L'Alsacien s'est engagé dans le canal de Corinthe, les escorteurs rapides n'étaient pas larges, néanmoins le passage est quand même délicat. (Photo Michel MOREL - 1977/1978)



Michel ne se souvient plus très bien de l'endroit, est-ce dans le canal de Bizerte à La Goulette en Tunisie ? Si la mémoire des anciens (ou des autres) peut parler ? (Photo Michel MOREL - 1977/1978)



Au même endroit que la photo précédente, l'architecture des maisons est nord-africaine. L'Alsacien participait à une mission de surveillance en méditerranée. (Photo Michel MOREL - 1977/1978)

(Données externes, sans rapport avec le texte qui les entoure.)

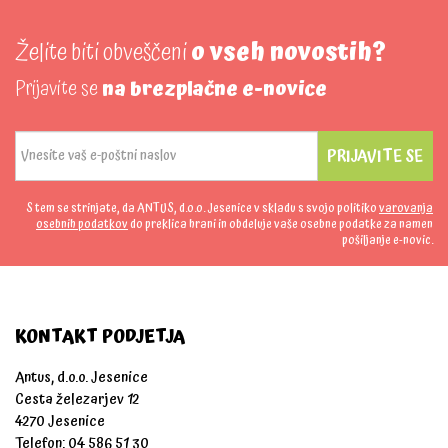
Želite biti obveščeni
o vseh novostih?
Prijavite se
na brezplačne e-novice
PRIJAVITE SE
S tem se strinjate, da ANTUS, d.o.o. Jesenice v skladu s svojo politiko
varovanja
osebnih podatkov
do preklica hrani in obdeluje vaše osebne podatke za namen
pošiljanje e-novic.
KONTAKT PODJETJA
Antus, d.o.o. Jesenice
Cesta železarjev 12
4270 Jesenice
Telefon: 04 586 51 30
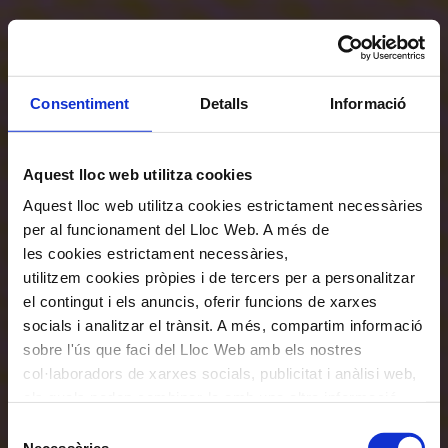
Consentiment
Detalls
Informació
Aquest lloc web utilitza cookies
Aquest lloc web utilitza cookies estrictament necessàries
per al funcionament del Lloc Web. A més de
les cookies estrictament necessàries,
utilitzem cookies pròpies i de tercers per a personalitzar
el contingut i els anuncis, oferir funcions de xarxes
socials i analitzar el trànsit. A més, compartim informació
sobre l'ús que faci del Lloc Web amb els nostres
col·laboradors de xarxes socials, publicitat i anàlisi web,
els quals poden combinar-la amb una altra informació
que els hagi proporcionat o que hagin recopilat a través
Selecció
de l'ús que hagi fet dels seus serveis. En el quadre
Necessàries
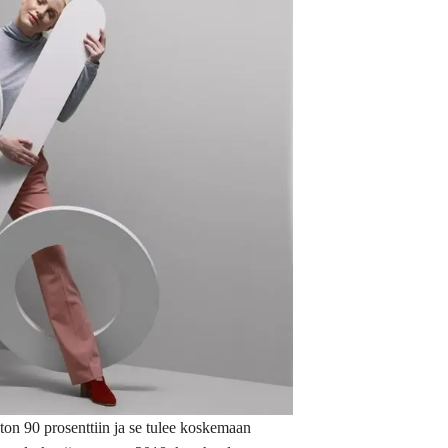
ton 90 prosenttiin ja se tulee koskemaan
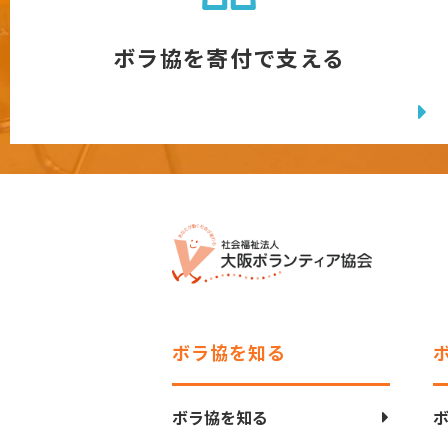
ボラ協を寄付で支える
ボラ協を知る
ボラ協を知る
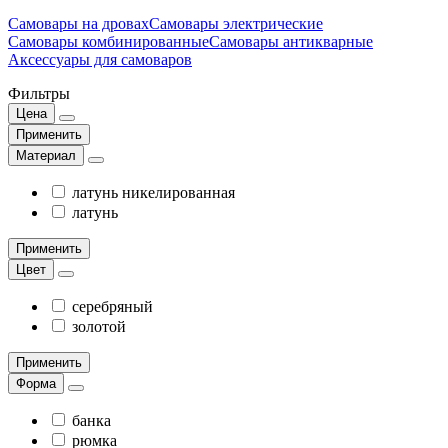
Самовары на дровах
Самовары электрические
Самовары комбинированные
Самовары антикварные
Аксессуары для самоваров
Фильтры
Цена
Применить
Материал
латунь никелированная
латунь
Применить
Цвет
серебряный
золотой
Применить
Форма
банка
рюмка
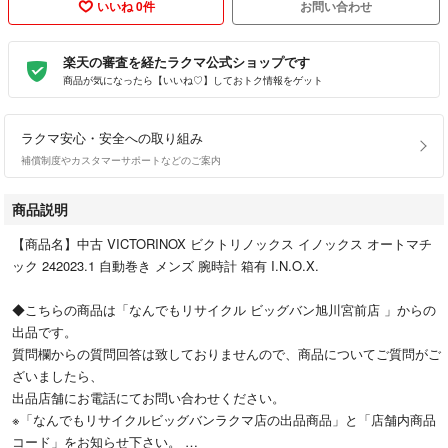
いいね 0件
お問い合わせ
楽天の審査を経たラクマ公式ショップです
商品が気になったら【いいね♡】しておトク情報をゲット
ラクマ安心・安全への取り組み
補償制度やカスタマーサポートなどのご案内
商品説明
【商品名】中古 VICTORINOX ビクトリノックス イノックス オートマチ
ック 242023.1 自動巻き メンズ 腕時計 箱有 I.N.O.X.
◆こちらの商品は「なんでもリサイクル ビッグバン旭川宮前店 」からの
出品です。
質問欄からの質問回答は致しておりませんので、商品についてご質問がご
ざいましたら、
出品店舗にお電話にてお問い合わせください。
※「なんでもリサイクルビッグバンラクマ店の出品商品」と「店舗内商品
コード」をお知らせ下さい。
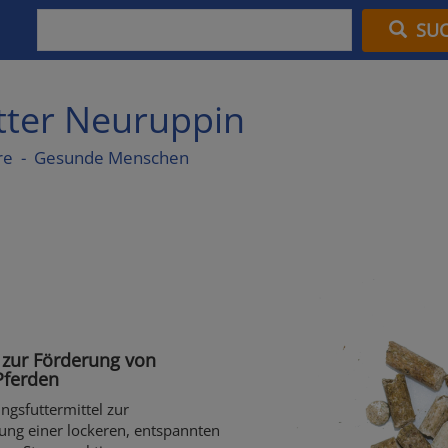
SU
utter Neuruppin
re - Gesunde Menschen
 zur Förderung von
Pferden
gsfuttermittel zur
ung einer lockeren, entspannten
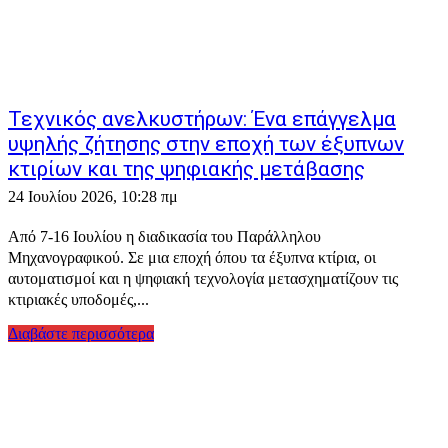
Τεχνικός ανελκυστήρων: Ένα επάγγελμα
υψηλής ζήτησης στην εποχή των έξυπνων
κτιρίων και της ψηφιακής μετάβασης
24 Ιουλίου 2026, 10:28 πμ
Από 7-16 Ιουλίου η διαδικασία του Παράλληλου
Μηχανογραφικού. Σε μια εποχή όπου τα έξυπνα κτίρια, οι
αυτοματισμοί και η ψηφιακή τεχνολογία μετασχηματίζουν τις
κτιριακές υποδομές,...
Διαβάστε περισσότερα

Une autre photo de l'Alsacien le nez dans la plume. (Photo Michel MOREL - 1977/1978)
 


Pour changer une vue du sillage, les rapides bougeaient beaucoup, mais je trouve qu'ils avaient un sillage relativement propre, photo prise depuis l'affût double de 57mm de la plage arrière. (Photo Michel MOREL - 1977/1978)



Nous voilà revenus sur l'aileron tribord de la passerelle, vue détaillée du roof avant, l'eau remonte dans les écubiers et envahie la plage avant. (Photo Michel MOREL - 1977/1978)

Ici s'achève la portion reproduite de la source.